Task requirements: Each line of the data below holding the word "Ventana" must be copied.

[Saved data entries]

________________________

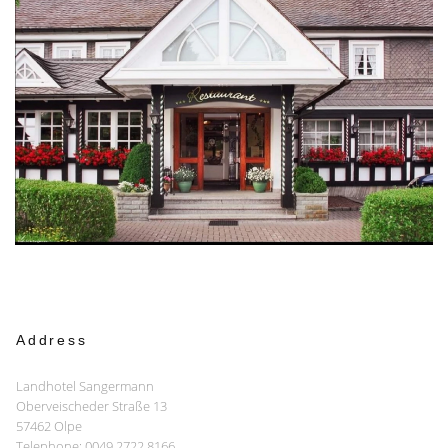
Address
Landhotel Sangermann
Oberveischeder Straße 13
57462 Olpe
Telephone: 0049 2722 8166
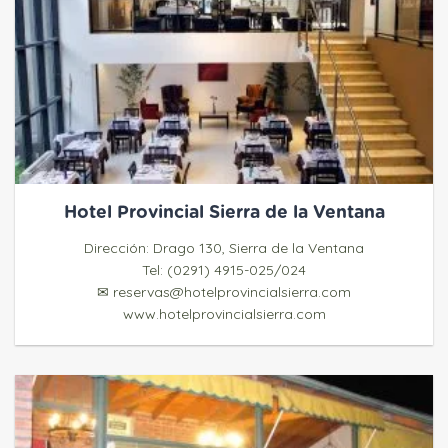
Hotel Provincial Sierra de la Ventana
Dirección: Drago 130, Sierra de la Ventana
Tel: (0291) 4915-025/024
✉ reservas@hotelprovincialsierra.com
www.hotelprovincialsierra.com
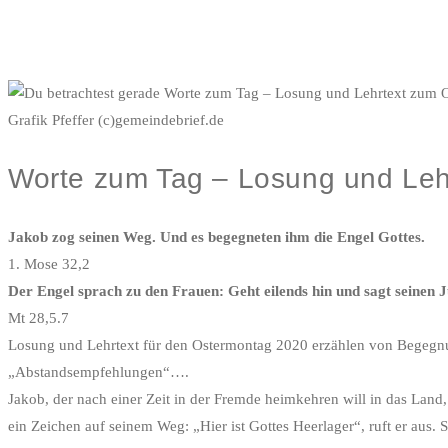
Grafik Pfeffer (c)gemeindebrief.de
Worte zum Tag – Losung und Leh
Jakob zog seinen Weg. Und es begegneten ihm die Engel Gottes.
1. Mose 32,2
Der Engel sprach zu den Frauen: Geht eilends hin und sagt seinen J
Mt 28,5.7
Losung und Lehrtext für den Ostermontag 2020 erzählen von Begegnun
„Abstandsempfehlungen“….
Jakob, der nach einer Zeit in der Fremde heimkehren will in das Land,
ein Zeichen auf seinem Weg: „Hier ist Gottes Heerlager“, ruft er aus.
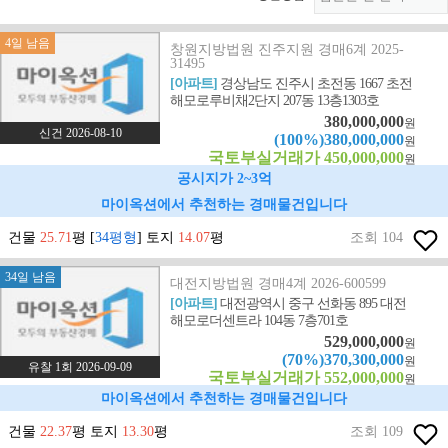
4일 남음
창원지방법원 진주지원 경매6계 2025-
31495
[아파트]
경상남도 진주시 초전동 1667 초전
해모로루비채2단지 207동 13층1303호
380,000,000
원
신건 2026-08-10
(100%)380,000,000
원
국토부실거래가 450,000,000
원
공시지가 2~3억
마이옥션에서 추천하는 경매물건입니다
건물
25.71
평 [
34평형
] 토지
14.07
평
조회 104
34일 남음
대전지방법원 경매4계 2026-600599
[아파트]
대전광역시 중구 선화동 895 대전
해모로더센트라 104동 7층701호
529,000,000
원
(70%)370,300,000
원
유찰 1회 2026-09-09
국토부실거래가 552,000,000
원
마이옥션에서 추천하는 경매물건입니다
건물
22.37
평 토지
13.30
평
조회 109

________________________

Solution to this exercise:
Hotel Provincial Sierra de la Ventana
Dirección: Drago 130, Sierra de la Ventana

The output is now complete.